2006 TACIT panel

The line drawn between artist and audience member in contemporary performance is frequently an ambiguous one. What often regulates the relationship is an unspoken, assumed agreement, or what Michael Polanyi calls tacit knowledge – that which is understood but not quite articulable. In a number of recent performances, such tacit knowledge has been called into question by practices that convert unsuspecting and sometimes unwilling spectators into complicit collaborators. This panel will examine the implicit and explicit contractual agreements that exist between artist and audience. Do artists have an ethical responsibility towards their audience or the public at large? Conversely, what are the obligations of a “good” audience member? Panelists will discuss a variety of artistic practices including tactical public interventions, relational aesthetics, satirical media pranks, and masochistic body works.

TACIT
Sunday October 29 2 pm
XPACE

A panel of the 6th 7a*11d International Festival of Performance Art
Speakers: Gale ALLEN, Jessica BLEUER, John Paul RICCO and Joey SKAGGS
Moderator: Johanna HOUSEHOLDER

Gale Allen is a performance and video artist based in Toronto. Her performative works remix contemporary advertising culture, machismo stunt culture, and pop music into feminine performances of Jackass. Allen is currently researching abject behaviour and dangerous stunts as a form of revolt in contemporary youth cultures. Her work has been presented in the First International Prize for Performance (Italy, 2005), the Paris Gay and Lesbian Film Festival (2006), Festival Némo (Paris, 2006), Signal and Noise (Vancouver, 2005), That 70’s Ho (Vancouver, 2005), and the Reel Asian International Film Festival (Toronto, 2005).

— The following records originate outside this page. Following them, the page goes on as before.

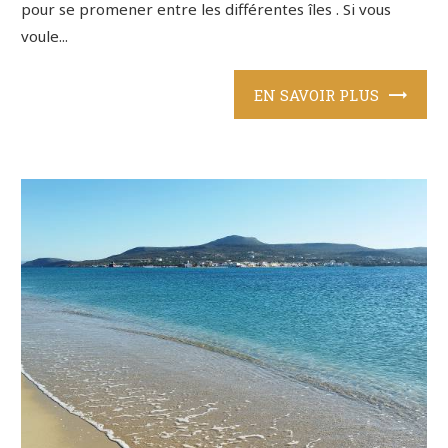
pour se promener entre les différentes îles . Si vous
voule...
EN SAVOIR PLUS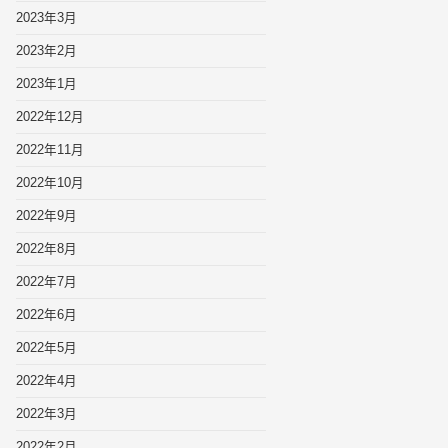
2023年3月
2023年2月
2023年1月
2022年12月
2022年11月
2022年10月
2022年9月
2022年8月
2022年7月
2022年6月
2022年5月
2022年4月
2022年3月
2022年2月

Jessica Bleuer studied with Augusto Boal, the founder of the Theatre of the Oppressed, and she practices various Boal techniques, including Invisible Theatre. Part of her current practice explores how invisible coercive social structures can be made more visible, through the practice of Invisible Theatre. Bleuer graduated with an M.Ed. from the Ontario Institute for Studies in Education (OISE) in 2005. Her graduate work focused on the ethical implications of using theatre for social change. She has taught two summer institute courses at OISE and has led several theatre of the oppressed workshops with a number of groups across Canada, the U.S. and Northern Ireland.

John Paul Ricco is a critical theorist, art historian and curator who teaches at the University of Toronto. He is the author of The Logic of the Lure (2002), and guest editor of the journal Parallax (April-June 2005). His current work concerns the question of community, specifically those modes of sociality that operate as the resistance and refusal of identitarian logics, categorical imperatives, and structural unification and totalization. Recently, this work has begun to include live performance art practice, in which Ricco sets out to explore masochistic touch and masochistic trust, and the non-contractual, non-negotiable limits of these acts.

Joey Skaggs is a conceptual performance artist, sociopolitical satirist, and dedicated proponent of independent thinking who has, since 1966, used the media as his medium. His performances have fooled numerous journalists working in television, radio and print, drawing attention to the media’s gullibility and exposing its ideological agendas while focusing attention on issues such as disinformation, hype, hypocrisy and the misuse of power. He is the perpetrator of infamous hoaxes such as the Cathouse for Dogs, the Celebrity Sperm Bank, the Fat Squad, Portofess, and the New York Annual April Fool’s Day Parade (now entering its 22nd year), descriptions of which can be found at joeyskaggs.com.